There is one other possible idea, by going back to the definition:
First return 0 or -1 depending upon zero/nonzero input:
cmp eax,1
sbb ebx,ebx
At the same time, check for negative input:
mov edx,eax
sar edx,31
If the input was non-zero but not negative, return +1 instead of -1:
xor edx,ebx
sub edx,ebx
It's obvious that this version will have the same best-case latency of 4
cycles on a PII, and it will be a cycle slower on a Pentium, so the
4-instruction version is better.
Don't worry, I found it; it's 0x0f42d1.
Well, I do have to agree with you on that for now. I suppose there's pipelining
capabilities, etc. CDQ may, in the future, become pipelineable and at 1 clock.

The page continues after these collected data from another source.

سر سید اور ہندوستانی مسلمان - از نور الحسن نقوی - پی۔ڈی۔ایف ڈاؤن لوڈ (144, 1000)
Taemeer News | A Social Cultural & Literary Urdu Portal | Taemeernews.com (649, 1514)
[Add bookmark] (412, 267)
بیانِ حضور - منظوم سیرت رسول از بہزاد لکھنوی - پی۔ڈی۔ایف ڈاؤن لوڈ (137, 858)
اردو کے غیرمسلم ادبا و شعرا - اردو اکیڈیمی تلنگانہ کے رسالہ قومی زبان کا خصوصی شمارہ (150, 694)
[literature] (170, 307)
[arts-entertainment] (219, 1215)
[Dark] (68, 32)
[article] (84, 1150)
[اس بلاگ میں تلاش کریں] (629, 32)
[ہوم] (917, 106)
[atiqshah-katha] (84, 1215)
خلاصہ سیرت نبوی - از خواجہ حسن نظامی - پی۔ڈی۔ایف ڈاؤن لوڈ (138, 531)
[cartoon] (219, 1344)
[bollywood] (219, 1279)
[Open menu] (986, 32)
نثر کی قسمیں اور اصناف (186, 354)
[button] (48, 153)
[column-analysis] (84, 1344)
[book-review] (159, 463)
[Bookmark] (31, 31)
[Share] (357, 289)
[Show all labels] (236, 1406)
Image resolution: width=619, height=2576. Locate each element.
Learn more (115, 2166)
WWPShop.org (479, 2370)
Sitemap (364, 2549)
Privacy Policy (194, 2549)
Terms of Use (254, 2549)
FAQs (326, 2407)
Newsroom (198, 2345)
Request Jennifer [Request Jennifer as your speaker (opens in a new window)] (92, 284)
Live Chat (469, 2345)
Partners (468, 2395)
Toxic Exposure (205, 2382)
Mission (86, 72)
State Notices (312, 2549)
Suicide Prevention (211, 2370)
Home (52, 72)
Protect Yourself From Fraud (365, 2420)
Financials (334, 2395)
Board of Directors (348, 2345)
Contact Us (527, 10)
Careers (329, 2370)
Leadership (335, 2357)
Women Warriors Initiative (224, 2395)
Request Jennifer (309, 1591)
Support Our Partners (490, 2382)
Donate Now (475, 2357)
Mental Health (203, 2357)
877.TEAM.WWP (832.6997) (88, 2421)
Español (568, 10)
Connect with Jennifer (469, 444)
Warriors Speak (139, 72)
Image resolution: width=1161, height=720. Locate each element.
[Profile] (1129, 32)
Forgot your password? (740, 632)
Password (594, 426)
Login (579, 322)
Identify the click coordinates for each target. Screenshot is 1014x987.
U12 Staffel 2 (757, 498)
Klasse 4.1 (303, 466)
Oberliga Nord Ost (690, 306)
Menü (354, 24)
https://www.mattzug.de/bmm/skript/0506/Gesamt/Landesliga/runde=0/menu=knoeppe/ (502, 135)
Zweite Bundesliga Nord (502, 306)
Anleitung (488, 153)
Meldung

And since Michael Abrash seems to know you, there's no point in arguing any
furthur. ;)
Yeah, it is perfectly conceivable that CDQ will become a regular Px
micro-ops.
>
> And since Michael Abrash seems to know you, there's no point in arguing any
> furthur. ;)
I've known Mike for more than 10 years, but that's absolutely no reason
to not test stuff yourself. I have absolutely no monopoly on good ideas.